Une "influence réelle" monnayée ? Pourquoi le PNF demande un procès pour Rachida Dati

Rachida Dati a-t-elle illégalement usé de son "influence réelle" au Parlement européen pour obtenir, en échange de 900.000 euros d'honoraires, des décisions favorables à Renault et Carlos Ghosn ? C'est ce que pense le...

La ministre de la Culture Rachida Dati à l'Assemblée nationale, le 13 novembre 2024 © Ludovic MARIN
La ministre de la Culture Rachida Dati à l'Assemblée nationale, le 13 novembre 2024 © Ludovic MARIN

Rachida Dati a-t-elle illégalement usé de son "influence réelle" au Parlement européen pour obtenir, en échange de 900.000 euros d'honoraires, des décisions favorables à Renault et Carlos Ghosn ? C'est ce que pense le Parquet national financier (PNF) dans ses réquisitions.

Le ministère public a demandé un procès contre la ministre de la Culture et contre l'ex-tout puissant patron de Renault-Nissan pour corruption, trafic d'influence, mais aussi pour abus de pouvoir et abus de confiance ou recel de ces infractions.
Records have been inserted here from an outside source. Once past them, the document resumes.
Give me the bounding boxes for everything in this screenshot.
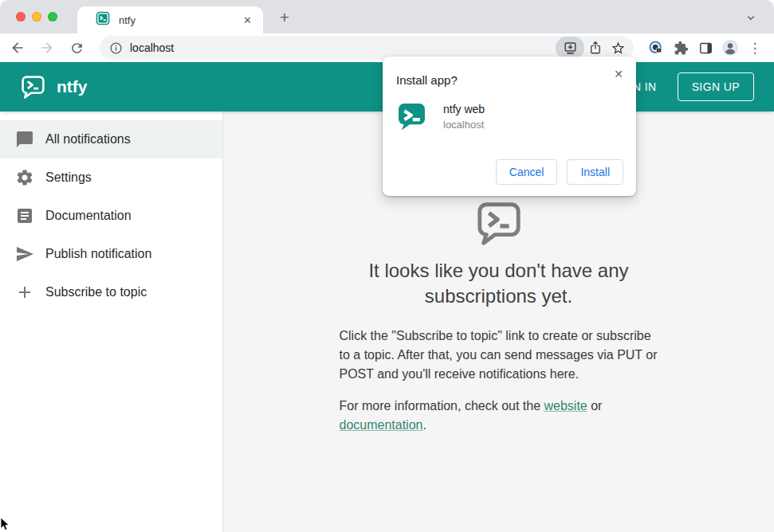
dialog-app-row: ntfy web localhost [396,101,623,132]
install-button[interactable]: Install [567,159,623,185]
browser-menu-button[interactable]: ⋮ [744,37,766,59]
documentation-link[interactable]: documentation [340,418,423,432]
brand-title: ntfy [57,77,88,96]
side-panel-icon [698,41,713,56]
dialog-close-button[interactable]: ✕ [611,66,627,82]
dialog-actions: Cancel Install [496,159,623,185]
browser-window: ntfy ✕ + localhost [0,0,774,532]
empty-state-heading: It looks like you don't have any subscri… [340,258,658,309]
new-tab-button[interactable]: + [274,7,295,28]
lock-circle-extension-icon [648,40,664,56]
avatar-icon [721,39,739,57]
tab-search-chevron-button[interactable] [744,10,758,25]
tab-title: ntfy [119,14,240,26]
sidebar: All notifications Settings Documentation… [0,111,223,532]
tab-close-button[interactable]: ✕ [240,13,255,28]
sidebar-item-label: Documentation [45,209,132,223]
site-info-icon[interactable] [109,41,123,55]
chat-bubble-icon [15,130,34,149]
dialog-title: Install app? [396,73,623,87]
reload-button[interactable] [65,37,88,59]
sidebar-item-subscribe-to-topic[interactable]: Subscribe to topic [0,273,222,311]
links-paragraph-suffix: . [422,418,426,432]
chevron-down-icon [744,10,758,25]
back-button[interactable] [6,37,29,59]
sidebar-item-label: Publish notification [45,247,151,261]
reload-icon [69,41,84,56]
gear-icon [15,168,34,187]
plus-icon [15,283,34,302]
sidebar-item-settings[interactable]: Settings [0,158,222,197]
sidebar-item-publish-notification[interactable]: Publish notification [0,235,222,273]
traffic-lights [16,12,57,22]
forward-arrow-icon [39,40,55,56]
sidebar-item-all-notifications[interactable]: All notifications [0,120,222,158]
url-text[interactable]: localhost [130,41,556,54]
empty-state-paragraph: Click the "Subscribe to topic" link to c… [340,327,658,384]
minimize-window-button[interactable] [32,12,41,22]
sidebar-item-label: Settings [45,170,92,185]
bookmark-button[interactable] [607,37,629,59]
browser-titlebar: ntfy ✕ + [0,0,774,33]
article-icon [15,206,34,225]
profile-button[interactable] [719,37,741,59]
website-link[interactable]: website [544,399,587,413]
browser-tab-ntfy[interactable]: ntfy ✕ [77,6,263,33]
privacy-extension-button[interactable] [645,37,667,59]
zoom-window-button[interactable] [48,12,57,22]
side-panel-button[interactable] [694,37,717,59]
extensions-button[interactable] [670,37,692,59]
tab-favicon-icon [95,10,111,29]
links-paragraph-prefix: For more information, check out the [340,399,544,413]
install-app-dialog: Install app? ✕ ntfy web localhost Cancel… [383,57,636,196]
links-paragraph-mid: or [587,399,603,413]
mouse-cursor [0,518,10,531]
cancel-button[interactable]: Cancel [496,159,558,185]
ntfy-logo-large-icon [474,199,524,248]
ntfy-logo-icon [20,74,46,100]
ntfy-app-icon [396,101,427,132]
install-app-button[interactable] [556,37,584,59]
sign-up-button[interactable]: SIGN UP [678,72,754,101]
share-icon [588,41,603,55]
forward-button[interactable] [36,37,58,59]
sidebar-item-documentation[interactable]: Documentation [0,197,222,235]
install-icon [563,41,578,56]
send-icon [15,244,34,264]
dialog-app-name: ntfy web [443,103,485,115]
sidebar-item-label: All notifications [45,132,131,147]
close-window-button[interactable] [16,12,26,22]
back-arrow-icon [10,40,26,56]
star-icon [611,41,626,56]
puzzle-icon [674,41,689,56]
sidebar-item-label: Subscribe to topic [45,285,147,299]
share-button[interactable] [584,37,607,59]
dialog-app-origin: localhost [443,119,485,131]
empty-state-links-paragraph: For more information, check out the webs… [340,397,658,435]
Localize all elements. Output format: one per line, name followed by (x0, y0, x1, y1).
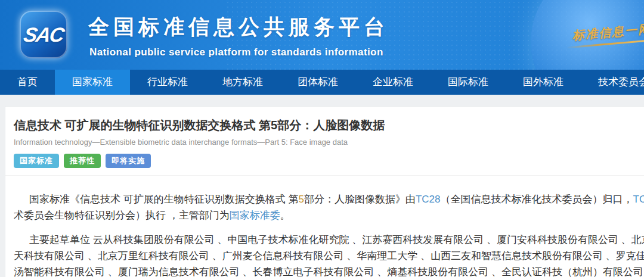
standard-title-cn: 信息技术 可扩展的生物特征识别数据交换格式 第5部分：人脸图像数据 (14, 117, 644, 133)
paragraph: 主要起草单位 云从科技集团股份有限公司 、中国电子技术标准化研究院 、江苏赛西科… (14, 232, 644, 277)
nav-item[interactable]: 国际标准 (431, 70, 506, 95)
nav-item[interactable]: 技术委员会 (581, 70, 644, 95)
nav-item[interactable]: 首页 (0, 70, 55, 95)
status-badge: 国家标准 (14, 154, 59, 168)
main-nav: 首页国家标准行业标准地方标准团体标准企业标准国际标准国外标准技术委员会 (0, 70, 644, 95)
nav-item[interactable]: 国家标准 (55, 70, 130, 95)
tag-list: 国家标准推荐性即将实施 (14, 154, 644, 168)
nav-item[interactable]: 国外标准 (506, 70, 581, 95)
content-card: 信息技术 可扩展的生物特征识别数据交换格式 第5部分：人脸图像数据 Inform… (5, 106, 644, 277)
text-link[interactable]: TC28 (416, 194, 441, 205)
body-text: 主要起草单位 云从科技集团股份有限公司 、中国电子技术标准化研究院 、江苏赛西科… (29, 234, 644, 245)
body-text: 部分：人脸图像数据》由 (304, 194, 416, 205)
paragraph: 国家标准《信息技术 可扩展的生物特征识别数据交换格式 第5部分：人脸图像数据》由… (14, 191, 644, 223)
paragraph-line: 主要起草单位 云从科技集团股份有限公司 、中国电子技术标准化研究院 、江苏赛西科… (14, 232, 644, 248)
site-header: SAC 全国标准信息公共服务平台 National public service… (0, 0, 644, 70)
article-body: 国家标准《信息技术 可扩展的生物特征识别数据交换格式 第5部分：人脸图像数据》由… (14, 191, 644, 277)
standard-title-en: Information technology—Extensible biomet… (14, 138, 644, 147)
nav-item[interactable]: 企业标准 (355, 70, 431, 95)
slogan-text: 标准信息一网打尽 (572, 20, 644, 44)
sac-logo-text: SAC (22, 23, 66, 46)
body-text: 术委员会生物特征识别分会）执行 ，主管部门为 (14, 210, 230, 221)
nav-item[interactable]: 行业标准 (130, 70, 205, 95)
highlighted-text: 5 (298, 194, 304, 205)
text-link[interactable]: 国家标准委 (230, 210, 280, 221)
body-text: 。 (280, 210, 290, 221)
paragraph-line: 汤智能科技有限公司 、厦门瑞为信息技术有限公司 、长春博立电子科技有限公司 、熵… (14, 264, 644, 277)
main-nav-list: 首页国家标准行业标准地方标准团体标准企业标准国际标准国外标准技术委员会 (0, 70, 644, 95)
body-text: 天科技有限公司 、北京万里红科技有限公司 、广州麦仑信息科技有限公司 、华南理工… (14, 250, 644, 262)
body-text: 汤智能科技有限公司 、厦门瑞为信息技术有限公司 、长春博立电子科技有限公司 、熵… (14, 266, 644, 277)
nav-item[interactable]: 团体标准 (280, 70, 355, 95)
nav-item[interactable]: 地方标准 (205, 70, 280, 95)
site-title-block: 全国标准信息公共服务平台 National public service pla… (88, 13, 389, 58)
sac-logo[interactable]: SAC (20, 11, 67, 58)
page: { "header": { "logo_text": "SAC", "title… (0, 0, 644, 277)
paragraph-line: 国家标准《信息技术 可扩展的生物特征识别数据交换格式 第5部分：人脸图像数据》由… (14, 191, 644, 207)
body-text: （全国信息技术标准化技术委员会）归口， (441, 194, 633, 205)
body-text: 国家标准《信息技术 可扩展的生物特征识别数据交换格式 第 (29, 194, 298, 205)
paragraph-line: 天科技有限公司 、北京万里红科技有限公司 、广州麦仑信息科技有限公司 、华南理工… (14, 248, 644, 264)
status-badge: 推荐性 (64, 154, 101, 168)
text-link[interactable]: TC28SC37 (633, 194, 644, 205)
site-title: 全国标准信息公共服务平台 (88, 13, 389, 41)
status-badge: 即将实施 (106, 154, 151, 168)
section-divider (5, 175, 644, 176)
site-subtitle: National public service platform for sta… (89, 46, 389, 58)
paragraph-line: 术委员会生物特征识别分会）执行 ，主管部门为国家标准委。 (14, 207, 644, 223)
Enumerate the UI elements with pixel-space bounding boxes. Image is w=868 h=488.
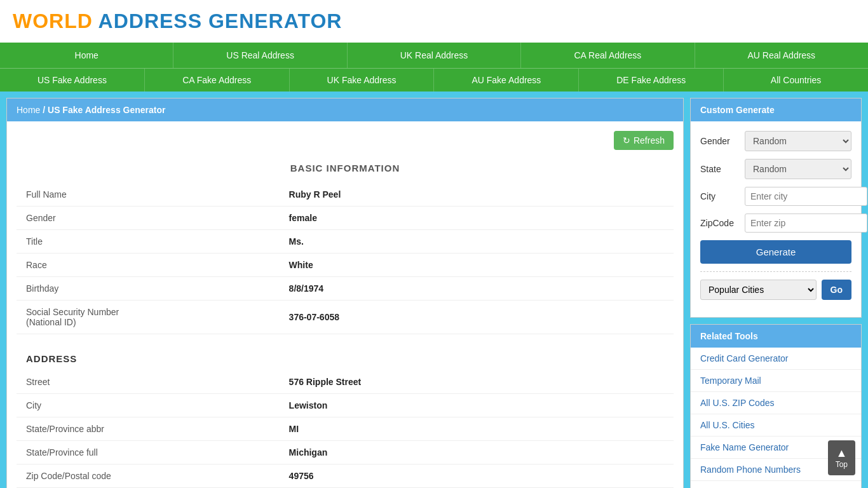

La décision finale revient aux juges d'instruction saisis de ce dossier ouvert en 2019 et aux lourds enjeux politiques, Rachida Dati étant l'une des principales figures du gouvernement de Michel Barnier.

Ces 134 pages de réquisitions, consultées par l'AFP et également évoquées par Le Parisien et Le Monde, sont signées, fait rare, par le procureur de la République financier Jean-François Bohnert, en plus des deux magistrats financiers saisis.

Le PNF y étrille la légalité des 900.000 euros d'honoraires versés entre 2010 et 2012 à Mme Dati pour un contrat de conseils juridiques au bénéfice de RNBV, la structure chapeautant l'alliance Renault-Nissan.

La ministre, 58 ans, est soupçonnée d'avoir perçu, "en toute confidentialité, voire en toute opacité", cette somme pour des prestations largement inexistantes, alors qu'elle était avocate et députée européenne (2009-2019).

Pacte corruptif

Les trois magistrats soulignent que "les nombreuses investigations" réalisées "n'ont permis d'identifier que très peu de preuves de l'existence et de la réalité des prestations réalisées par Mme Dati" en termes de conseils juridiques, "qu'il s'agisse de preuves matérielles (comptes rendus, mails, notes) ou testimoniales (auditions, attestations)".

"Les seuls éléments au soutien d'un travail effectif de Mme Dati sont essentiellement testimoniaux et émanent de personnes qui, visées par l'information, avaient intérêt à confirmer la réalité du travail réalisé par celle-ci", ajoute le PNF.

Pour l'accusation, Mme Dati exerçait en réalité une activité de lobbying pour le groupe, au prix d'un "contournement" et d'une "violation" du code électoral, et de "conflits d'intérêts évidents avec son mandat parlementaire" européen.

Les magistrats financiers considèrent en effet que l'ex-garde des Sceaux de Nicolas Sarkozy a bien effectué, "en contrepartie des paiements" issus de la convention, des prestations, mais illégales cette fois: elle aurait "conseillé le groupe Renault dans la promotion de ses droits et intérêts auprès du Parlement européen", y aurait "pris des positions favorables" au constructeur et "usé de son influence réelle ou supposée pour mener des actions de lobbying".

Le PNF souligne l'intérêt pour M. Ghosn de recruter "une personnalité politique de premier plan comme l'était Mme Dati à l'époque des faits", personnalité qui d'après le ministère public n'avait "jamais informé le Parlement européen des activités privées lucratives" avec la marque au losange.

Au final, le contrat de conseils juridiques "était l'habillage juridique d'un pacte corruptif patent", tranche le PNF.

Infamant

Alors que Mme Dati et "plus tardivement", selon le ministère public, M. Ghosn, ont multiplié les recours, en vain, pour que soit reconnue la prescription des faits, le parquet reconnaît le "contentieux abondant" sur le sujet mais rappelle sa position selon laquelle ces infractions étaient occultes ou dissimulées, ce qui permet de reporter le début du délai de prescription.

Vendredi, Mme Dati a qualifié dans un communiqué ce "réquisitoire" d'"infamant" et "choquant à plus d'un titre", en dénonçant une "instrumentalisation de cette affaire par (s)es opposants politiques". 

"Ce réquisitoire intervient à contre-courant de tous les éléments que nous avons apportés: témoignages, pièces, documents..." et qui attestent, ont affirmé ses avocats Mes Olivier Baratelli et Olivier Pardo, de "l'innocence" de leur cliente.

Carlos Ghosn, 70 ans, réfugié au Liban depuis fin 2019 après une fuite rocambolesque du Japon, est visé depuis avril 2023 par un mandat d'arrêt international. 

Ses avocats, Me Jacqueline Laffont-Haïk, Cloé Fonteix, Martin Reynaud et Léon Del Forno, ont indiqué à l'AFP que leur client "conteste la régularité du mandat d'arrêt sur la base de laquelle le parquet sollicite son renvoi, car il constitue en l'état de cette situation un détournement de procédure. Enfin, il rappelle son impossibilité d'avoir accès aux éléments du dossier et de participer à l'instruction, en violation flagrante des droits de la défense", ont-ils ajouté.